Personal information
- Full name: Robert Harold Lohr
- Born: November 2, 1960 (age 65) Cincinnati, Ohio, U.S.
- Height: 6 ft 1 in (1.85 m)
- Weight: 185 lb (84 kg; 13.2 st)
- Sporting nationality: United States

Career
- College: Miami University
- Turned professional: 1983
- Former tour: PGA Tour
- Professional wins: 3
- Highest ranking: 75 (January 29, 1989)

Number of wins by tour
- PGA Tour: 1
- Other: 2

Best results in major championships
- Masters Tournament: T46: 1989
- PGA Championship: T41: 1989
- U.S. Open: T33: 1990
- The Open Championship: T79: 1995

= Bob Lohr =

American golfer

Robert Harold Lohr (born November 2, 1960) is an American professional golfer who has played on the PGA Tour and the Nationwide Tour.

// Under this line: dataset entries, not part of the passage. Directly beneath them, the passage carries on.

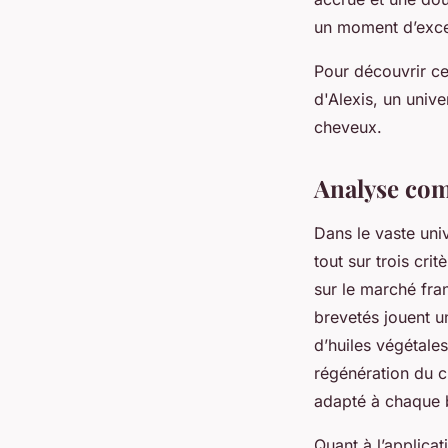
un moment d’excep
Pour découvrir ce
d'Alexis, un univ
cheveux.
Analyse comp
Dans le vaste un
tout sur trois cri
sur le marché fra
brevetés jouent u
d’huiles végétales
régénération du 
adapté à chaque b
Quant à l’applicat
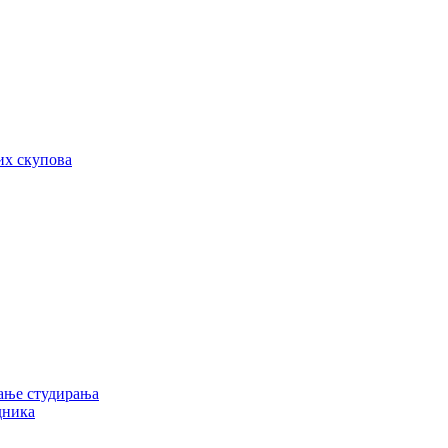
их скупова
ање студирања
дника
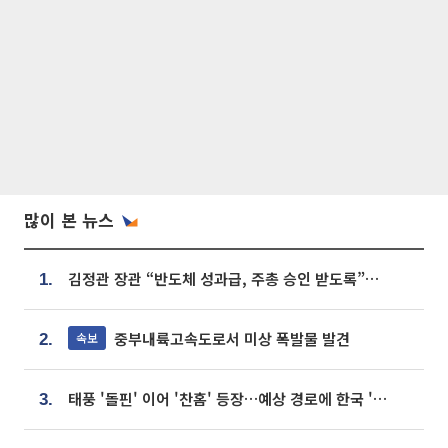
많이 본 뉴스
김정관 장관 “반도체 성과급, 주총 승인 받도록”…상법·자본시장법 개정 시사
1.
중부내륙고속도로서 미상 폭발물 발견
속보
2.
태풍 '돌핀' 이어 '찬홈' 등장…예상 경로에 한국 '한숨'
3.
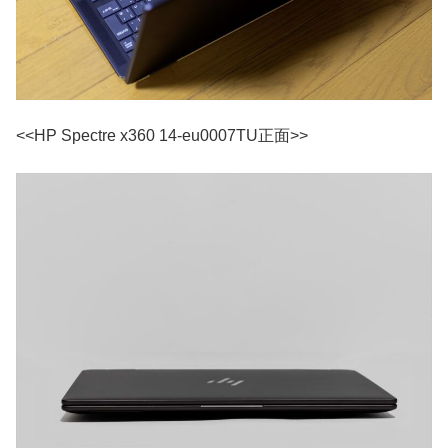
<<HP Spectre x360 14-eu0007TU正面>>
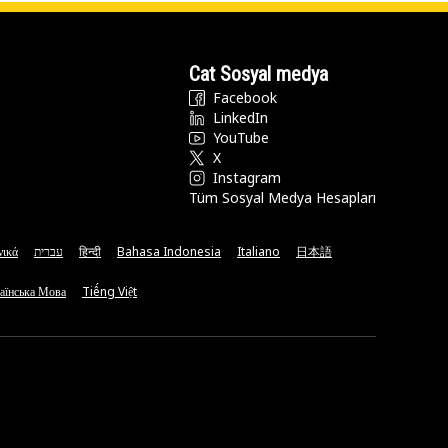
Cat Sosyal medya
Facebook
LinkedIn
YouTube
X
Instagram
Tüm Sosyal Medya Hesapları
νικά
עברית
हिन्दी
Bahasa Indonesia
Italiano
日本語
аїнська Мова
Tiếng Việt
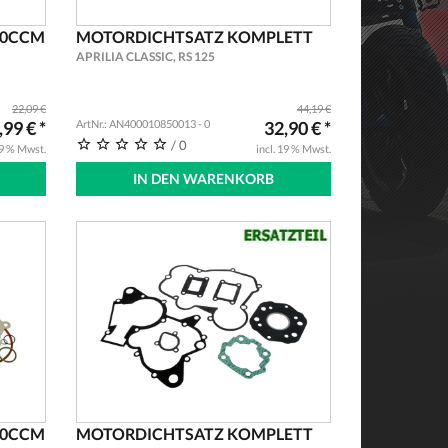
50CCM
MOTORDICHTSATZ KOMPLETT
APRILIA CLASSIC, RS 125
22,09 €
44,19 €
,99 € *
ArtNr.: AN400010850013 - 0
32,90 € *
/ 0
19 % Mwst.
incl. 19 % Mwst.
IN DEN WARENKORB
50CCM
MOTORDICHTSATZ KOMPLETT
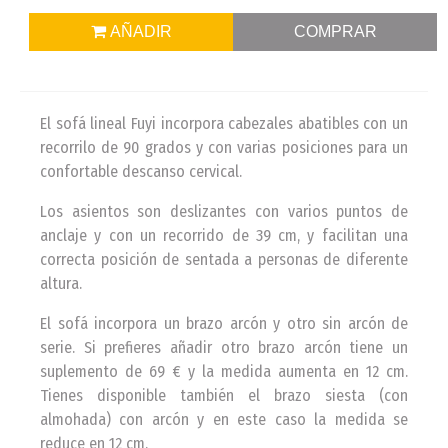
AÑADIR
COMPRAR
El sofá lineal Fuyi incorpora cabezales abatibles con un
recorrilo de 90 grados y con varias posiciones para un
confortable descanso cervical.
Los asientos son deslizantes con varios puntos de
anclaje y con un recorrido de 39 cm, y facilitan una
correcta posición de sentada a personas de diferente
altura.
El sofá incorpora un brazo arcón y otro sin arcón de
serie. Si prefieres añadir otro brazo arcón tiene un
suplemento de 69 € y la medida aumenta en 12 cm.
Tienes disponible también el brazo siesta (con
almohada) con arcón y en este caso la medida se
reduce en 12 cm.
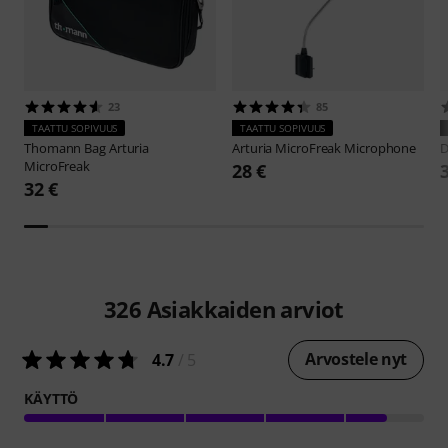
23
85
TAATTU SOPIVUUS
TAATTU SOPIVUUS
Thomann
Bag Arturia
Arturia
MicroFreak Microphone
D
MicroFreak
28 €
32 €
326
Asiakkaiden arviot
Arvostele nyt
4.7
/ 5
KÄYTTÖ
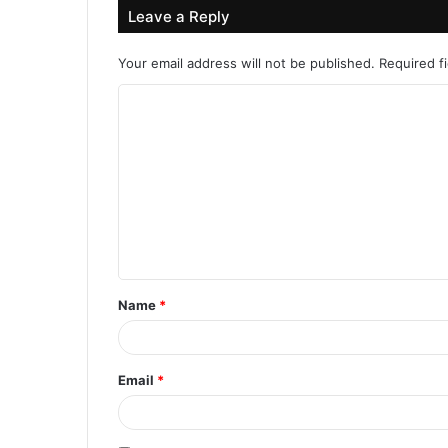
Leave a Reply
Your email address will not be published.
Required f
C
o
m
m
e
n
t
Name
*
*
Email
*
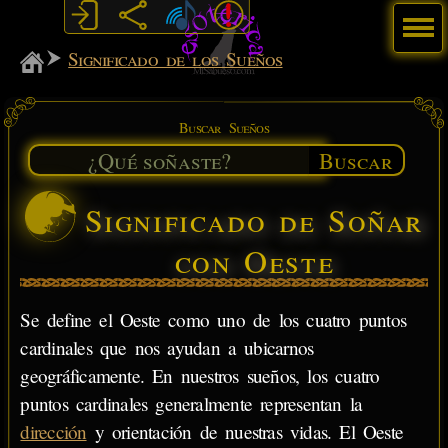
Menú
MiSabueso
Significado de los Sueños
Buscar Sueños
Buscar
Significado de Soñar
con Oeste
Se define el Oeste como uno de los cuatro puntos
cardinales que nos ayudan a ubicarnos
geográficamente. En nuestros sueños, los cuatro
puntos cardinales generalmente representan la
dirección
y orientación de nuestras vidas. El Oeste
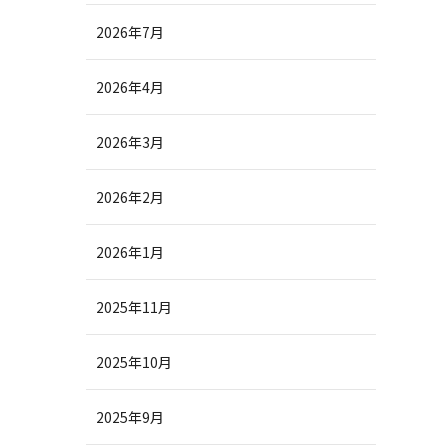
2026年7月
2026年4月
2026年3月
2026年2月
2026年1月
2025年11月
2025年10月
2025年9月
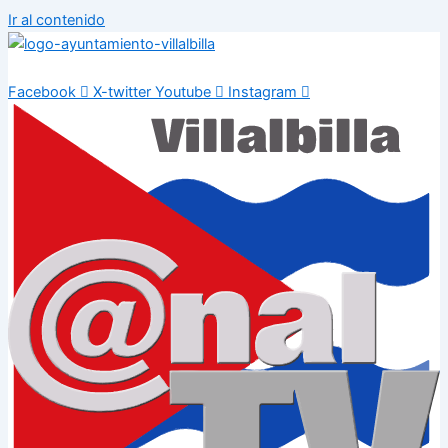
Ir al contenido
Facebook
X-twitter
Youtube
Instagram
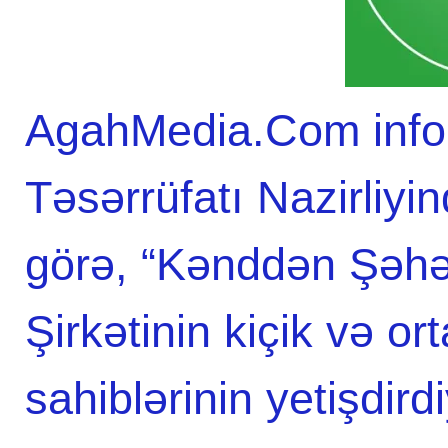
AgahMedia.Com infor
Təsərrüfatı Nazirliyi
görə, “Kənddən Şəhər
Şirkətinin kiçik və or
sahiblərinin yetişdirdi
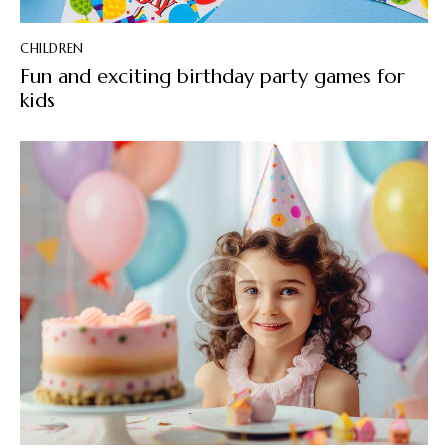
CHILDREN
Fun and exciting birthday party games for
kids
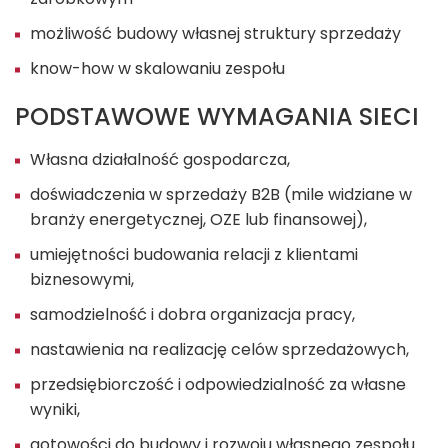
możliwość budowy własnej struktury sprzedaży
know-how w skalowaniu zespołu
PODSTAWOWE WYMAGANIA SIECI
Własna działalność gospodarcza,
doświadczenia w sprzedaży B2B (mile widziane w
branży energetycznej, OZE lub finansowej),
umiejętności budowania relacji z klientami
biznesowymi,
samodzielność i dobra organizacja pracy,
nastawienia na realizację celów sprzedażowych,
przedsiębiorczość i odpowiedzialność za własne
wyniki,
gotowości do budowy i rozwoju własnego zespołu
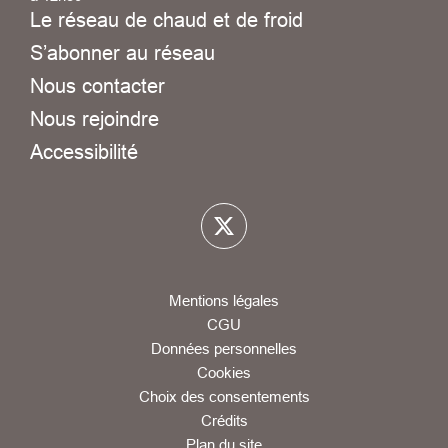
Le réseau de chaud et de froid
S’abonner au réseau
Nous contacter
Nous rejoindre
Accessibilité
Mentions légales
CGU
Données personnelles
Cookies
Choix des consentements
Crédits
Plan du site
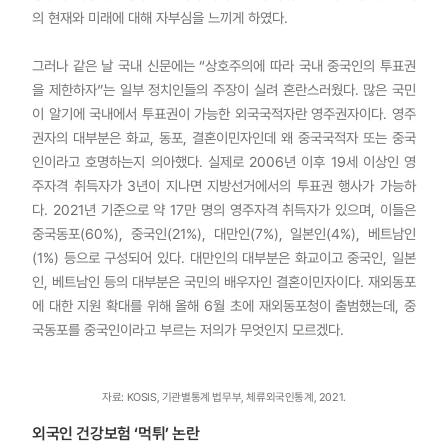
의 현재와 미래에 대해 자부심을 느끼게 하였다.
그러나 같은 날 국내 신문에는 “상호주의에 따라 국내 중국인의 투표권
을 제한하자”는 일부 정치인들의 주장이 실려 혼란스러웠다. 많은 국민
이 알기에 국내에서 투표권이 가능한 외국국적자란 영주권자이다. 영주
권자의 대부분은 화교, 동포, 결혼이민자인데 왜 중국국적자 또는 중국
인이라고 호명하는지 의아했다. 실제로 2006년 이후 19세 이상인 영
주자격 취득자가 3년이 지나면 지방선거에서의 투표권 행사가 가능하
다. 2021년 기준으로 약 17만 명의 영주자격 취득자가 있으며, 이들은
중국동포(60%), 중국인(21%), 대만인(7%), 일본인(4%), 베트남인
(1%) 등으로 구성되어 있다. 대만인의 대부분은 화교이고 중국인, 일본
인, 베트남인 등의 대부분은 국민의 배우자인 결혼이민자이다. 재외동포
에 대한 지원 확대를 위해 올해 6월 초에 재외동포청이 출범했는데, 중
국동포를 중국인이라고 부르는 저의가 무엇인지 모르겠다.
자료: KOSIS, 기관별통계 법무부, 체류외국인통계, 2021.
외국인 건강보험 ‘먹튀’ 논란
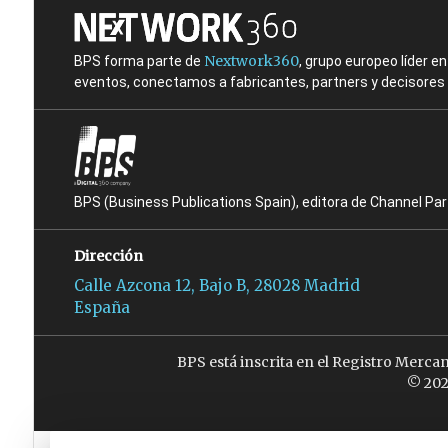
Nextwork360
BPS forma parte de
, grupo europeo líder 
eventos, conectamos a fabricantes, partners y decisores t
BPS (Business Publications Spain), editora de Channel Pa
Dirección
Calle Azcona 12, Bajo B, 28028 Madrid
España
BPS está inscrita en el Registro Merca
© 202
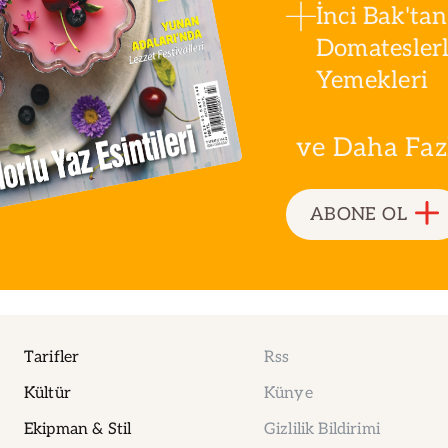
İnci Bak'tan
Domatesler
Yemekleri
ve Daha Fazla
ABONE OL
Tarifler
Rss
Kültür
Künye
Ekipman & Stil
Gizlilik Bildirimi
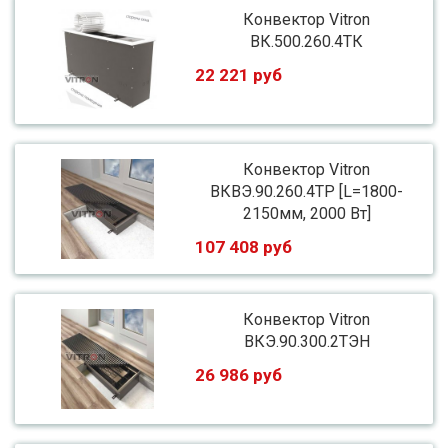
Конвектор Vitron
ВК.500.260.4ТК
22 221 руб
Конвектор Vitron
ВКВЭ.90.260.4ТР [L=1800-
2150мм, 2000 Вт]
107 408 руб
Конвектор Vitron
ВКЭ.90.300.2ТЭН
26 986 руб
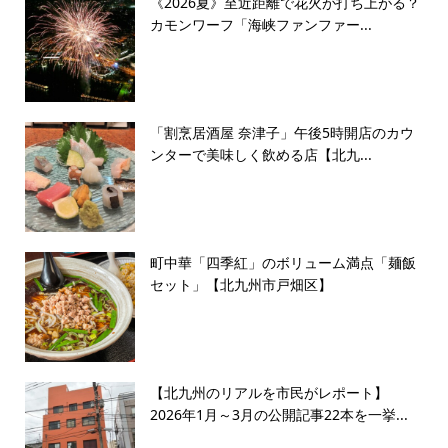
《2026夏》至近距離で花火が打ち上がる？
カモンワーフ「海峡ファンファー...
「割烹居酒屋 奈津子」午後5時開店のカウ
ンターで美味しく飲める店【北九...
町中華「四季紅」のボリューム満点「麺飯
セット」【北九州市戸畑区】
【北九州のリアルを市民がレポート】
2026年1月～3月の公開記事22本を一挙...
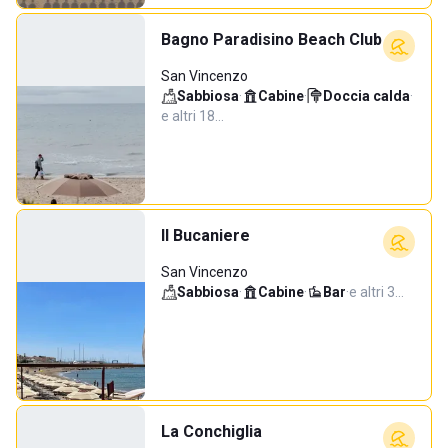
Bagno Paradisino Beach Club
San Vincenzo
Sabbiosa
·
Cabine
·
Doccia calda
·
e altri 18…
Il Bucaniere
San Vincenzo
Sabbiosa
·
Cabine
·
Bar
·
e altri 3…
La Conchiglia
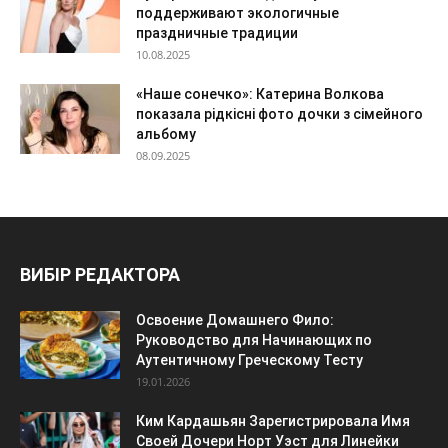
поддерживают экологичные
праздничные традиции
10.08.2025
«Наше сонечко»: Катерина Волкова
показала рідкісні фото дочки з сімейного
альбому
08.09.2025
ВИБІР РЕДАКТОРА
Освоение Домашнего Фило:
Руководство для Начинающих по
Аутентичному Греческому Тесту
19.01.2026
Ким Кардашьян Зарегистрировала Имя
Своей Дочери Норт Уэст для Линейки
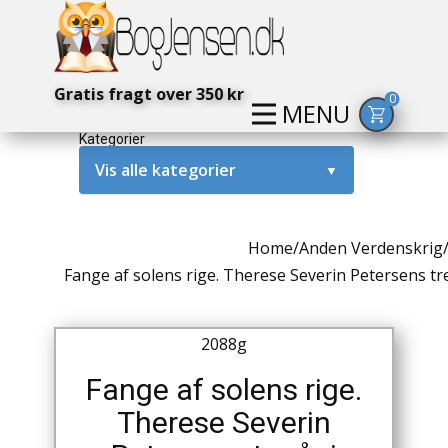
Gratis fragt over 350 kr
0
MENU
Kategorier
Vis alle kategorier
▼
Alternativ / Magi / Mystik
Home
/
Anden Verdenskrig
Amerika / USA
Fange af solens rige. Therese Severin Petersens tre
Anden Verdenskrig
2088g
Antikke / Specielle Bøger
Fange af solens rige.
Antikviteter
Therese Severin
Arkæologi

== Early life and amateur career ==
In 1960, Lohr was born in Cincinnati, Ohio. He was raised in Milford, Ohio. He attended Miami University in Oxford, Ohio and was a member of the golf team; he won All-American honors (honorable mention) in his senior year, and All-MAC honors in his last three years.

== Professional career ==
In 1983, Lohr turned professional. He moved to Loveland, Ohio during this era.

Lohr played on the PGA Tour from 1985 to 1996. He finished in a tie for first place at the end of regulation in three PGA Tour events. In the 1988 Walt Disney World/Oldsmobile Classic, he defeated Chip Beck on the fifth hole of a playoff. In 1993 at the H-E-B Texas Open, he lost in a playoff to Jay Haas. In 1995 at the Bell Canadian Open, Lohr lost in a playoff to Mark O'Meara. He also finished runner-up in four other events.

Lohr's best finish in a major was T-33 in the 1990 U.S. Open.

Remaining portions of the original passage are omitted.